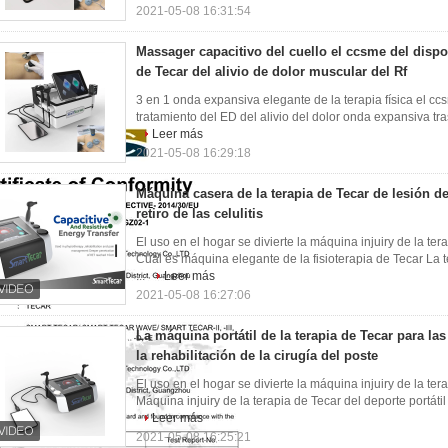
2021-05-08 16:31:54
Massager capacitivo del cuello el ccsme del dispos
de Tecar del alivio de dolor muscular del Rf
3 en 1 onda expansiva elegante de la terapia física el ccs
tratamiento del ED del alivio del dolor onda expansiva traser
Leer más
2021-05-08 16:29:18
Máquina casera de la terapia de Tecar de lesión de
retiro de las celulitis
El uso en el hogar se divierte la máquina injuiry de la ter
Cuál es máquina elegante de la fisioterapia de Tecar La
...
Leer más
2021-05-08 16:27:06
La máquina portátil de la terapia de Tecar para la
la rehabilitación de la cirugía del poste
El uso en el hogar se divierte la máquina injuiry de la ter
Máquina injuiry de la terapia de Tecar del deporte portátil 
Leer más
2021-05-08 16:25:21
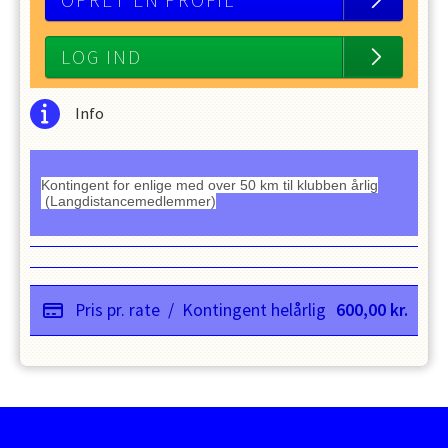
OPRET EN PROFIL
LOG IND
Info
Kontingent for enlige med over 50 km til klubben årlig
(Langdistancemedlemmer)
Pris pr. rate
/
Kontingent helårlig
600,00
kr.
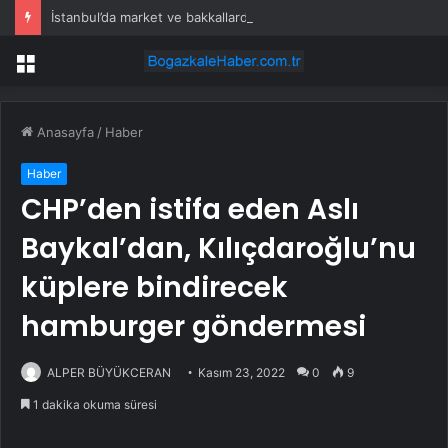
İstanbul’da market ve bakkallarda yeni uygulama devreye girdi
Menü
Anasayfa
/
Haber
Haber
CHP’den istifa eden Aslı
Baykal’dan, Kılıçdaroğlu’nu
küplere bindirecek
hamburger göndermesi
ALPER BÜYÜKCERAN
Kasım 23, 2022
0
9
1 dakika okuma süresi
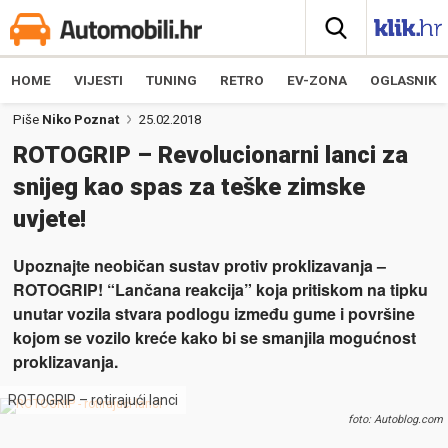
HOME
VIJESTI
TUNING
RETRO
EV-ZONA
OGLASNIK
Piše
Niko Poznat
25.02.2018
ROTOGRIP – Revolucionarni lanci za
snijeg kao spas za teške zimske
uvjete!
Upoznajte neobičan sustav protiv proklizavanja –
ROTOGRIP! “Lančana reakcija” koja pritiskom na tipku
unutar vozila stvara podlogu između gume i površine
kojom se vozilo kreće kako bi se smanjila mogućnost
proklizavanja.
ROTOGRIP – rotirajući lanci
foto: Autoblog.com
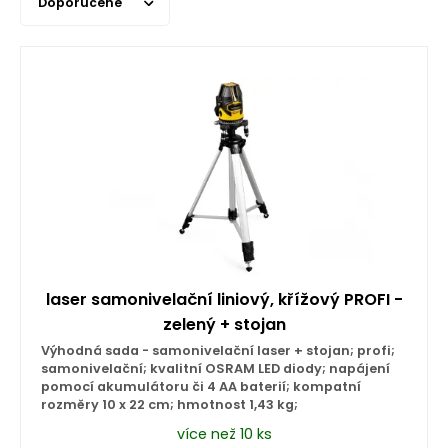
Doporučené
laser samonivelační liniový, křížový PROFI -
zelený + stojan
Výhodná sada - samonivelační laser + stojan; profi;
samonivelační; kvalitní OSRAM LED diody; napájení
pomocí akumulátoru či 4 AA baterií; kompatní
rozměry 10 x 22 cm; hmotnost 1,43 kg;
více než 10 ks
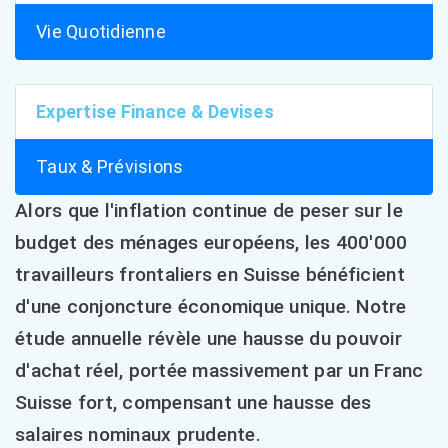
Vie Quotidienne
Expertise Finance & Devises
Taux & Prévisions
Alors que l'inflation continue de peser sur le
budget des ménages européens, les 400'000
travailleurs frontaliers en Suisse bénéficient
d'une conjoncture économique unique. Notre
étude annuelle révèle une hausse du pouvoir
d'achat réel, portée massivement par un Franc
Suisse fort, compensant une hausse des
salaires nominaux prudente.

■ EXERCISE REQUIREMENTS:
Lines that contain "laser" are to be copied from the records above.

■ ANSWER TO THIS TASK:
laser samonivelační liniový, křížový PROFI -
Výhodná sada - samonivelační laser + stojan; profi;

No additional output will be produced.